Westpac economists bemoan our inability to export enough cheese at a time of soaring global prices and have downgraded their forecast for Fonterra’s milk price this season.
The world’s gone super-cheesy but we can’t quite produce enough cheese to take advantage – and that could cost us with lower milk prices to farmers this season than might have been the case.
This is according to Westpac senior agri economist Nathan Penny, who has reduced his pick of the farmgate milk price for the season that just started this month to $8.90 per kilogram of milk solids from a previous high-flying pick of $10. He has maintained a “positive” dairy outlook, however.
Penny, who has a good track record among economists when it comes to picking the milk price, says in a Westpac Dairy Update that global dairy consumers “have fallen in love” with cheese, with cheese prices “sizzling at or near record highs since late 2021”.
“Unfortunately, New Zealand is not well placed (relatively) to take advantage of this trend and total dairy farmer incomes will be lower than they would ordinarily be,” he says.
He does say, however, that he’s expecting “significantly larger” Fonterra dividends on the back of higher profits in its cheese (and protein) businesses, “albeit these dividends won’t fully offset our lower milk price forecast”.
Fonterra recently gave its first milk price forecast for the new season, picking a wide forecast range that had a midpoint price of $8. But it did lift its expected earnings forecast.
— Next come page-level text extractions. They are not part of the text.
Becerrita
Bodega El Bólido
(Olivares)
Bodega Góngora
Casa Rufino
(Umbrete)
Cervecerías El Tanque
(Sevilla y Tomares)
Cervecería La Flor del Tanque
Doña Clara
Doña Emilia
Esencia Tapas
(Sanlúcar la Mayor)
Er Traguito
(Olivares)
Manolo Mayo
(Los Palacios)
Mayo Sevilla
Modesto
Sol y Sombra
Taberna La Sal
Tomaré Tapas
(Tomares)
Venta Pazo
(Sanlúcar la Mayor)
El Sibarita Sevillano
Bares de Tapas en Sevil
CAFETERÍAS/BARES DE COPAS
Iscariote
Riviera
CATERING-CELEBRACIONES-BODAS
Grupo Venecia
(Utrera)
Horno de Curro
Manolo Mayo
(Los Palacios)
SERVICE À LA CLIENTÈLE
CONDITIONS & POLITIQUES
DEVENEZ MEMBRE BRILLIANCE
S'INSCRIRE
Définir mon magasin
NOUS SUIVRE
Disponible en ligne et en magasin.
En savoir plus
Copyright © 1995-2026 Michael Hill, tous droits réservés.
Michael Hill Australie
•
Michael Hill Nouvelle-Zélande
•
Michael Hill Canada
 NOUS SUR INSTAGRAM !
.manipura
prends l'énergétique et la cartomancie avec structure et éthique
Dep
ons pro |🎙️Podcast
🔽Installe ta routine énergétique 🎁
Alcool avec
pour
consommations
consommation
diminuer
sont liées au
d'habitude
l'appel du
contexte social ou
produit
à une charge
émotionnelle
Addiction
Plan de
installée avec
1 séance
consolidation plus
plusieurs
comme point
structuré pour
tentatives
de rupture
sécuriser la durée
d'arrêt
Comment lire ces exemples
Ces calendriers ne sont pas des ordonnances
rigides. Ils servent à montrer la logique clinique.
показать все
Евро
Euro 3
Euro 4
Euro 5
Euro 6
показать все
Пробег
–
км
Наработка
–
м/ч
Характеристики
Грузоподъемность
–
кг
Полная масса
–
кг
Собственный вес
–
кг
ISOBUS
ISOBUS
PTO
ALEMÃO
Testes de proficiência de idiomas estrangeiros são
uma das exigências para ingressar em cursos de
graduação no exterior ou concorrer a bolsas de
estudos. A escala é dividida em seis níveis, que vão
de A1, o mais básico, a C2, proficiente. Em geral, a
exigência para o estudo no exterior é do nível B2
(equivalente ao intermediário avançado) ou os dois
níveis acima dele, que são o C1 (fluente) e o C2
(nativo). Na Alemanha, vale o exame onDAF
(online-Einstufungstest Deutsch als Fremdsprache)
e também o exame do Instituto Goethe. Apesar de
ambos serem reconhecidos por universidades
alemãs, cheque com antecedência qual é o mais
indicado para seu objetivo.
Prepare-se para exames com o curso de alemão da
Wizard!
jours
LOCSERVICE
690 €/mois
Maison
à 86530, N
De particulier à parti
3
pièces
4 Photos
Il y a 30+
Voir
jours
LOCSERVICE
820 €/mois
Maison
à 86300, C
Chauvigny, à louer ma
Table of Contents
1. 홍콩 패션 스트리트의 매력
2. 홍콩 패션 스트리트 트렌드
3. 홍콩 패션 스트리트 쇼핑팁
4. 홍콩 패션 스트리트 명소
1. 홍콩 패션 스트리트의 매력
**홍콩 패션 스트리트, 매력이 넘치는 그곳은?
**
Penny’s pick of $10 for a price had been much the highest – and in fact the new price of $8.90 still is – but there have been previous seasons when he has produced outlying forecasts that have proven ultimately to be near the mark.
The update from Penny followed another GlobalDairyTrade auction early on Wednesday in which overall global dairy prices fell again – but cheese prices soared.
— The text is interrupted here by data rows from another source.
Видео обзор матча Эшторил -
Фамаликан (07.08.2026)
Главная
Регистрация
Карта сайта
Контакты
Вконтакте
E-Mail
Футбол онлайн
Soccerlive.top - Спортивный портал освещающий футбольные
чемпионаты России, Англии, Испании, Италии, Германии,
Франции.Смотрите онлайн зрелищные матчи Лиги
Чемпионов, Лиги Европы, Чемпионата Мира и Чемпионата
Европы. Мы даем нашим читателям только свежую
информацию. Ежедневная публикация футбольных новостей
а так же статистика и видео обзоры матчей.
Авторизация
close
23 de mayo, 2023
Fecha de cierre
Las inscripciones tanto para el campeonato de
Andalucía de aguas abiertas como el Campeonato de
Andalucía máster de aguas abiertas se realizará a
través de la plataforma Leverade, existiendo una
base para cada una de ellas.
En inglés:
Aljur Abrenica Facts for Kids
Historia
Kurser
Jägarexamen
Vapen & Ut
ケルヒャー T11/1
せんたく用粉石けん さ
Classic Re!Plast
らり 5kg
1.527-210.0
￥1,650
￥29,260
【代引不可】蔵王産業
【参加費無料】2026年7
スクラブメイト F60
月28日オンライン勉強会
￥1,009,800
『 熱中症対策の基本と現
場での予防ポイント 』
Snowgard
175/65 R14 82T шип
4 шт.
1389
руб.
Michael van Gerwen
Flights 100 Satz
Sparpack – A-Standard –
“…The world now definitely loves cheese. Indeed, reflecting this global love affair, since late 2021, global cheese prices have averaged 32% higher than the five-year average prior i.e., between November 2016 and October 2021,” Penny said.
“Pinning down the exact genesis for the cheesy trend is a question for the marketing experts – however, we suspect it has something to do with Covid lockdowns, the ease of pizza deliveries during said lockdowns, and therefore a new-found love of cheese in the large fast-growing markets in Asia,” Penny said.
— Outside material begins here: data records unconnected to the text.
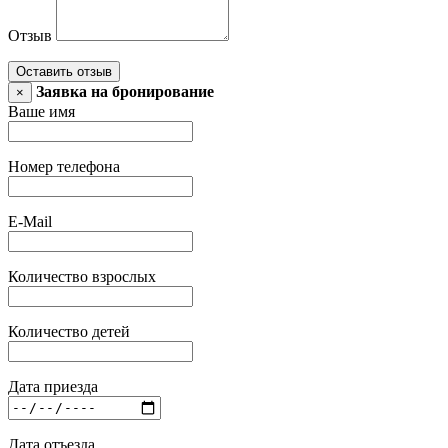
Отзыв
Оставить отзыв
Заявка на бронирование
×
Ваше имя
Номер телефона
E-Mail
Количество взрослых
Количество детей
Дата приезда
Дата отъезда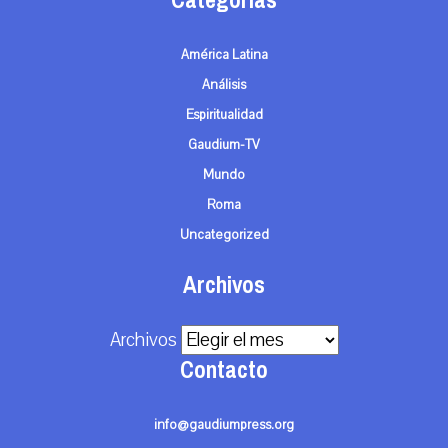
Categorías
América Latina
Análisis
Espiritualidad
Gaudium-TV
Mundo
Roma
Uncategorized
Archivos
Archivos
Contacto
info@gaudiumpress.org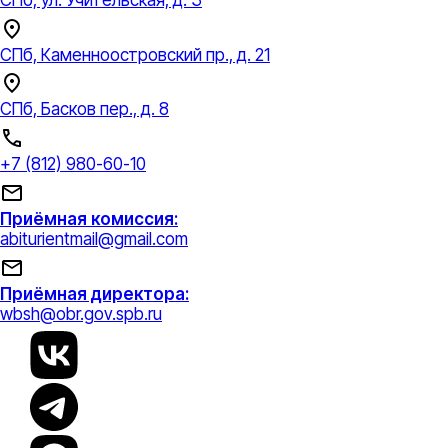
СПб, Каменноостровский пр., д. 21
СПб, Басков пер., д. 8
+7 (812) 980-60-10
Приёмная комиссия:
abiturientmail@gmail.com
Приёмная директора:
wbsh@obr.gov.spb.ru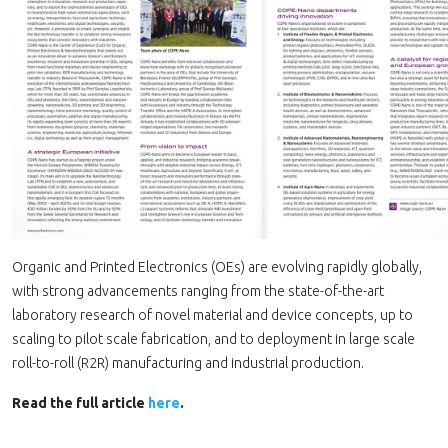
Organic and Printed Electronics (OEs) are evolving rapidly globally,
with strong advancements ranging from the state-of-the-art
laboratory research of novel material and device concepts, up to
scaling to pilot scale fabrication, and to deployment in large scale
roll-to-roll (R2R) manufacturing and industrial production.
Read the full article
here
.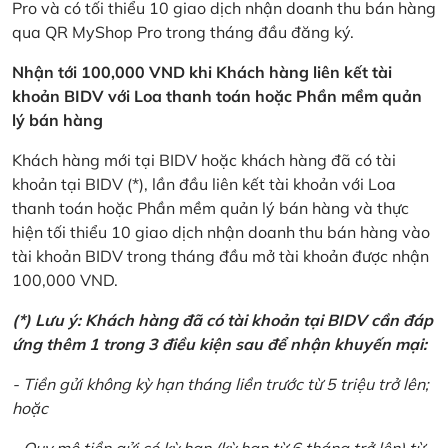
Pro và có tối thiểu 10 giao dịch nhận doanh thu bán hàng
qua QR MyShop Pro trong tháng đầu đăng ký.
Nhận tới 100,000 VND khi Khách hàng liên kết tài
khoản BIDV với Loa thanh toán hoặc Phần mềm quản
lý bán hàng
Khách hàng mới tại BIDV hoặc khách hàng đã có tài
khoản tại BIDV (*), lần đầu liên kết tài khoản với Loa
thanh toán hoặc Phần mềm quản lý bán hàng và thực
hiện tối thiểu 10 giao dịch nhận doanh thu bán hàng vào
tài khoản BIDV trong tháng đầu mở tài khoản được nhận
100,000 VND.
(*) Lưu ý: Khách hàng đã có tài khoản tại BIDV cần đáp
ứng thêm 1 trong 3 điều kiện sau để nhận khuyến mại:
- Tiền gửi không kỳ hạn tháng liền trước từ 5 triệu trở lên;
hoặc
- Quy mô tiền gửi có kỳ hạn (kỳ hạn từ 6 tháng trở lên) từ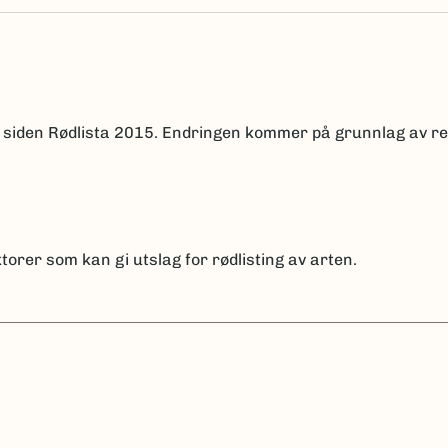
NT siden Rødlista 2015. Endringen kommer på grunnlag av
re
torer som kan gi utslag for rødlisting av arten.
But while increasing global consumption of dairy products is normally a good thing for New Zealand, we are not well-placed to benefit from higher cheese prices, at least in the short term because New Zealand dairy companies have limited (factory) capacity to produce more cheese. And while cheese production has expanded where possible, in the short term, these companies are stuck producing other less profitable products like whole milk powder (WMP).
Penny said despite sizzling cheese prices, New Zealand has been unable to materially increase cheese export volumes.
“Note we have been able to divert some WMP [Whole Milk Powder production to other products (like butter), but ideally we would be switching more WMP production into cheese.”
Penny said some commentators have pointed to rising Chinese WMP production as a sign of increasing Chinese self-sufficiency and/ or notable strength in Chinese dairy production.
“In our view, China is filling the gap left by global dairy exporters. Indeed, if we could, we would be producing even more cheese and subsequently even less WMP, creating an even larger WMP gap for China to fill,” he said.
“With cheese production capacity capped, New Zealand dairy export incomes are not optimal given the current mix of global dairy product prices. Translation: the total of the milk price plus the Fonterra dividend will not equal what the farmgate milk price would be given a normal mix of prices. As the chart below shows, cheese prices have never been this high relative to WMP before.”
Penny noted that last month, Fonterra had said that it expects normalised earnings per share of 65-80 cents for the 2022/23 year. Assuming it pays 70% of its earnings as a dividend, this equates to a dividend of between 45.5 and 56 cents per share.
“We anticipate that Fonterra will continue to pay a similar dividend over 2023/24. Adding this together to our forecast milk price equates to between $9.355/kg to $9.46/kg. In other words, the healthy dividend does not fully offset our lower milk price forecast (as Fonterra cannot fully capitalise on very high cheese prices).
“A key question going forward is how long will cheese prices stay high? And secondly, how soon can Fonterra and other dairy companies start to produce more cheese?
“For now, we assume that the cheese price strength and relative WMP weakness persists over the year (on top of an underlying increase in global dairy prices). Essentially, it’s relatively difficult to build new capacity over this sort of short-term horizon. However, if New Zealand companies can produce significantly more cheese in the next 12 months, then cheese prices will fall and WMP prices will rise. In this case, the milk price will be higher and Fonterra dividends lower i.e. closer to our previous forecast.”